No one can teach you how to take a good photo (I don't completely believe that but it sounds official).
I am certainly glad that I didn't follow that advice as a youngster. I'd have missed out on SO much. One of the things I've been able to learn over the years about photography is that there are two areas of knowledge: those things I know, and that it's important to know about those things I don't know. The few things I know, I know well. There are, however, lots of those things I know that I don't know... and that's where the instruction of others is invaluable.
Knowledge is passed down from one person to another, sometimes consciously other times unconsciously. Some people, like the OP, seek a teacher, other times someone else might seek a pupil. There is a pleasure in teaching as well as being taught new skills. I don't deny at all the value of teaching and learning in photography or any other field.

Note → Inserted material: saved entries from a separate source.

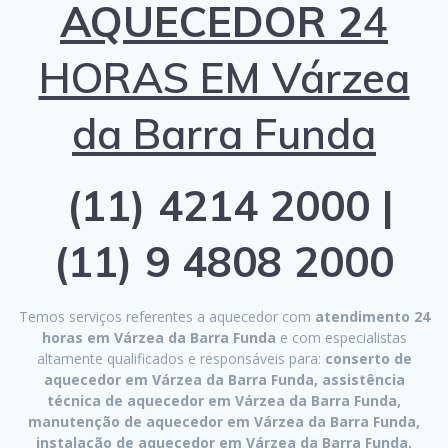
AQUECEDOR 2
4
HORAS EM Várzea
da Barra Funda
(11) 4214 2000 |
(11) 9 4808 2000
Temos serviços referentes a aquecedor com
atendimento 24
horas em Várzea da Barra Funda
e com especialistas
altamente qualificados e responsáveis para:
conserto de
aquecedor em Várzea da Barra Funda, assistência
técnica de aquecedor em Várzea da Barra Funda,
manutenção de aquecedor em Várzea da Barra Funda,
instalação de aquecedor em Várzea da Barra Funda.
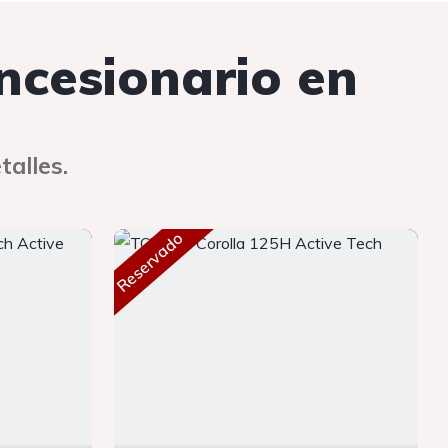
oncesionario en
talles.
Reservado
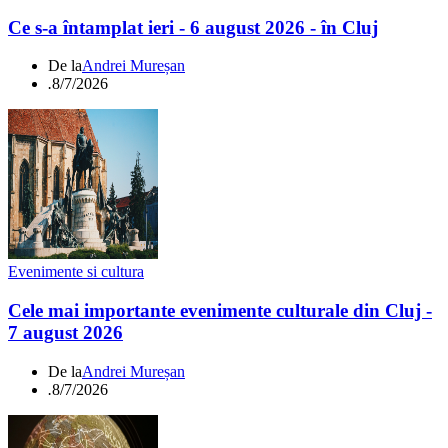
Ce s-a întamplat ieri - 6 august 2026 - în Cluj
De la
Andrei Mureșan
.
8/7/2026
Evenimente si cultura
Cele mai importante evenimente culturale din Cluj -
7 august 2026
De la
Andrei Mureșan
.
8/7/2026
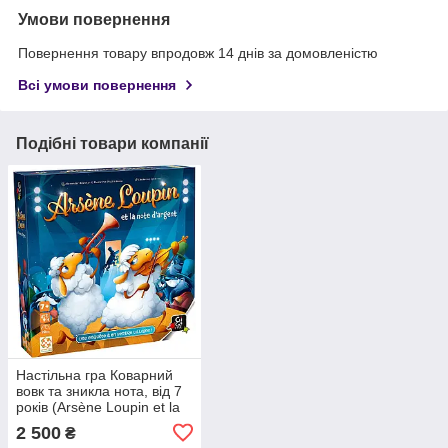
Умови повернення
Повернення товару впродовж 14 днів за домовленістю
Всі умови повернення
Подібні товари компанії
Настільна гра Коварний
вовк та зникла нота, від 7
років (Arsène Loupin et la
note d’argent Gigamic)
2 500
₴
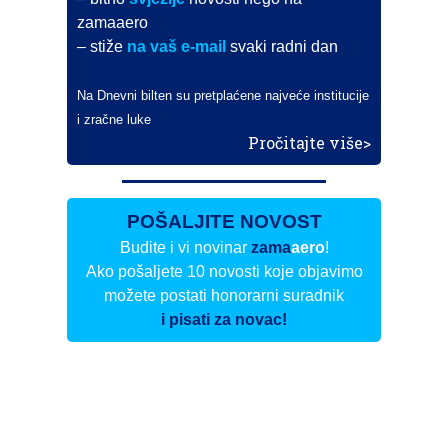
zamaaero
– stiže
na vaš e-mail
svaki radni dan
Na Dnevni bilten su pretplaćene najveće institucije
i zračne luke
Pročitajte više>
POŠALJITE NOVOST
Budite i vi novinar
zama
aero
!
Ako pošaljete 10 novosti koje objavimo
možete postati honorarni suradnik
i pisati za novac!
Info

The reason I value the saying, "your photos are your only teacher [in photography, or maybe even life], is for a very specific phenomenon.

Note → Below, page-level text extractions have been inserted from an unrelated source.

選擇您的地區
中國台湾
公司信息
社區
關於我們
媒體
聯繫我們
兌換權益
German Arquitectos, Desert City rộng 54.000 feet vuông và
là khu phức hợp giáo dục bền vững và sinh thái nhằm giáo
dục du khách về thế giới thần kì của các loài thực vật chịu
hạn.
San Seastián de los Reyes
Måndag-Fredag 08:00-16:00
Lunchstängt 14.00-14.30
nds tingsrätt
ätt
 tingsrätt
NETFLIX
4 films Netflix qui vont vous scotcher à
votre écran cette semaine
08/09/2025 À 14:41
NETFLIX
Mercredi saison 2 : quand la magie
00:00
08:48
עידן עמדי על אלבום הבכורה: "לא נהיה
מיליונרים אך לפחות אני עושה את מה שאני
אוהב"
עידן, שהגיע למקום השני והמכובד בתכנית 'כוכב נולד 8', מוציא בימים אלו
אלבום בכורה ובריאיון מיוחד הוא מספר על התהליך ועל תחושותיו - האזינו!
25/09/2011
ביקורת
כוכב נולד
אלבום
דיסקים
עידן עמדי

We're all very quick to judge the photos of others, but when it comes to our own photos, we're indecisive. We like or dislike the images of major photographers, and yet for some reason we find all our own images to be 'good' or even 'great', we don't dislike any of our own photos...

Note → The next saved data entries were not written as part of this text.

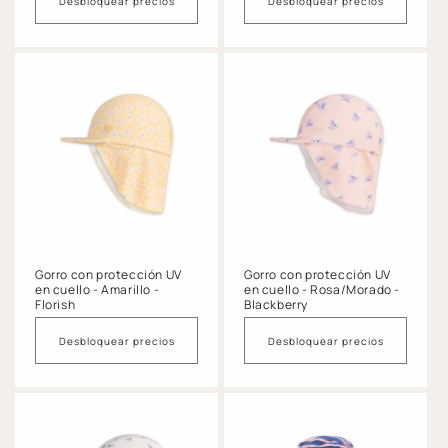
Desbloquear precios
Desbloquear precios
Gorro con protección UV
Gorro con protección UV
en cuello - Amarillo -
en cuello - Rosa/Morado -
Florish
Blackberry
Desbloquear precios
Desbloquear precios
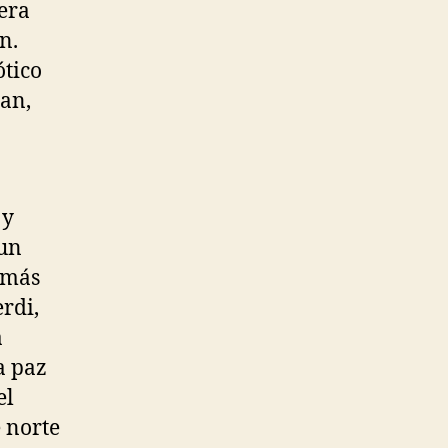
mera
n.
ótico
gan,
 y
 un
 más
rdi,
a
a paz
el
 norte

If you look at online photo hosting sites, people have thousands of photos uploaded while if you visit the site of a major photographer, they show 20 plus or even less photos. The magnum photo member's portfolio is around 50 photos plus if they have their books posted online, while an average flickr user has more than 500 images uploaded.
And when it comes to printing, once again the answer to how should I print is very much in the pictures that one wants to print. If you have a well-exposed negative of strong content and form, a straight print is good enough like all of HCB's photos. On other side if you have a well-exposed negative of a strong content but a straight print will not be good enough, like Ansel Adam's Moonrise Hernandez, then once again its the photographer who was there in the moment of capture who can replicate the same condition on the print, not the oblivious master printer who was not there when the image was captured.
The OP should seek a teacher and good luck to him finding one for free, but before that he should contemplate by looking at his photos and prints carefully and finding out where his lacking, and from personal experience I can say that 99.99% of the time, the problem is with the photos not the prints.